Telle est la précision apportée par le président de la Fédération des Collecteurs des Régies Financières (FECOREFI) dans cet entretien qu’il nous a accordé dimanche dernier à Libreville. Aujourd’hui, sans connaître les raisons, la situation reste toujours floue au sein des mamelles de l’Etat. Ça craint ! 

Propos recueillis par vichanie Mamboundou

Gabonclic.info : Le message à la Nation, le 31 décembre dernier, du président de la République, Ali Bongo a été diversement interprété par les Gabonais. Au scanner de votre regard syndical, que peut-on retenir de cette intervention ?

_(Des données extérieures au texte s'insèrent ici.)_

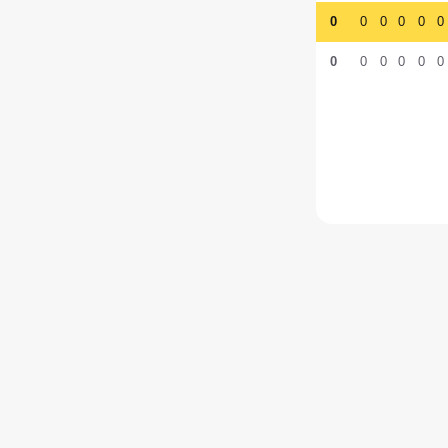
0
0
0
0
0
0
0
0
0
0
0
0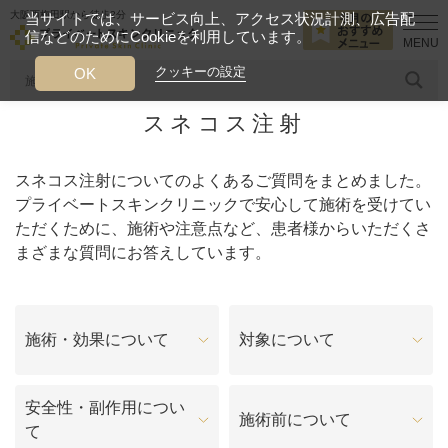
大阪西梅田駅から徒歩2分
当サイトでは、サービス向上、アクセス状況計測、広告配
信などのためにCookieを利用しています。
HOME
よくあるご質問
スネコス注射
クッキーの設定
OK
スネコス注射
人気のワード
糸リフト
ヒアルロン酸
リジュランアイ
頭皮
スネコス注射についてのよくあるご質問をまとめました。
今月のおすすめメニュー
プライベートスキンクリニックで安心して施術を受けてい
ただくために、施術や注意点など、患者様からいただくさ
当クリニック月替わりのおすすめのメニュー
まざまな質問にお答えしています。
プライベートスキンクリニックが
選ばれる理由
施術・効果について
対象について
クリニックについて
安全性・副作用につい
施術前について
て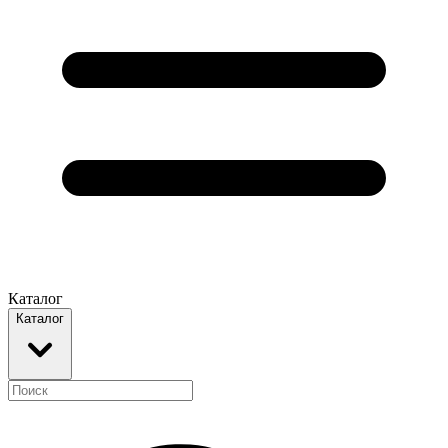
Каталог
Каталог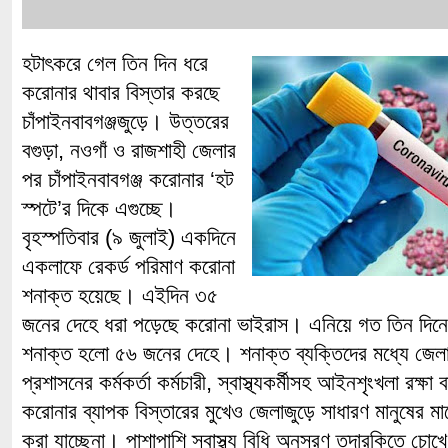
হটাৎকরে গেল তিন দিন ধরে
করোনার থাবার বিস্তার করছে
চাঁপাইনবাবগঞ্জজুড়ে। উত্তরের
বগুড়া, নওগাঁ ও রাজশাহী জেলার
পর চাঁপাইনবাবগঞ্জ করোনার ‘হট
স্পটে’র দিকে এগুচ্ছে।
বৃহস্পতিবার (৯ জুলাই) একদিনে
একলাফে রেকর্ড পরিমাণ করোনা
শনাক্ত হয়েছে। এইদিন ৩৫
জনের দেহে ধরা পড়েছে করোনা ভাইরাস। এনিয়ে গত তিন দিনে চ
শনাক্ত হলো ৫৬ জনের দেহে। শনাক্ত ব্যক্তিদের মধ্যে জেলা
প্রশাসনের কর্মকর্তা কর্মচারী, স্বাস্থ্যকর্মীসহ আইনশৃংখলা রক্
করোনার ব্যাপক বিস্তারের মুখেও জেলাজুড়ে সাধারণ মানুষের মাঝে
করা যাচ্ছেনা। পাশাপাশি স্বাস্থ্য বিধি অনুসরণ তদারকিতে চো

Nicaise Otounga : Avant de répondre à votre question, permettez-moi un petit rappel. Le vendredi 16 octobre 2009, pour son premier septennat et pour le second, le mardi 27 septembre 2016, le chef de l’Etat - devant Dieu et devant les Hommes - a prêté serment en ces termes : « Je jure de consacrer toutes mes forces au bien du Peuple Gabonais, en vue d'assurer son bien-être et de le préserver de tout dommage, de respecter et de défendre la Constitution et 1'Etat de droit, de remplir consciencieusement les devoirs de ma charge et d'être juste envers tous » (article12, L.47/2010 du 12 janvier 2011). Voilà pour les faits, voilà pour l’histoire.

Pouvez-vous concrètement répondre à notre question ?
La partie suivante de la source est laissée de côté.